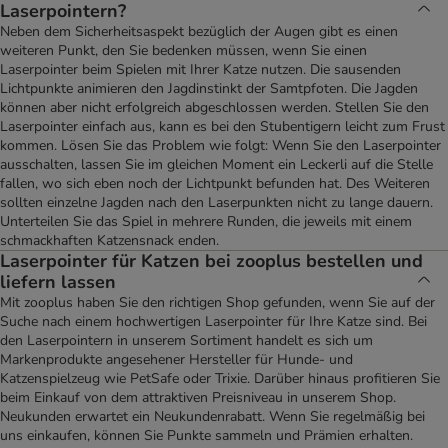
Laserpointern?
Neben dem Sicherheitsaspekt bezüglich der Augen gibt es einen
weiteren Punkt, den Sie bedenken müssen, wenn Sie einen
Laserpointer beim Spielen mit Ihrer Katze nutzen. Die sausenden
Lichtpunkte animieren den Jagdinstinkt der Samtpfoten. Die Jagden
können aber nicht erfolgreich abgeschlossen werden. Stellen Sie den
Laserpointer einfach aus, kann es bei den Stubentigern leicht zum Frust
kommen. Lösen Sie das Problem wie folgt: Wenn Sie den Laserpointer
ausschalten, lassen Sie im gleichen Moment ein Leckerli auf die Stelle
fallen, wo sich eben noch der Lichtpunkt befunden hat. Des Weiteren
sollten einzelne Jagden nach den Laserpunkten nicht zu lange dauern.
Unterteilen Sie das Spiel in mehrere Runden, die jeweils mit einem
schmackhaften Katzensnack enden.
Laserpointer für Katzen bei zooplus bestellen und
liefern lassen
Mit zooplus haben Sie den richtigen Shop gefunden, wenn Sie auf der
Suche nach einem hochwertigen Laserpointer für Ihre Katze sind. Bei
den Laserpointern in unserem Sortiment handelt es sich um
Markenprodukte angesehener Hersteller für Hunde- und
Katzenspielzeug wie PetSafe oder Trixie. Darüber hinaus profitieren Sie
beim Einkauf von dem attraktiven Preisniveau in unserem Shop.
Neukunden erwartet ein Neukundenrabatt. Wenn Sie regelmäßig bei
uns einkaufen, können Sie Punkte sammeln und Prämien erhalten.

·····

• _What needs to be done_:
For the word "zooplus", go through the records and show each line that carries it.

• _Output_:
Laserpointer für Katzen bei zooplus bestellen und
Mit zooplus haben Sie den richtigen Shop gefunden, wenn Sie auf der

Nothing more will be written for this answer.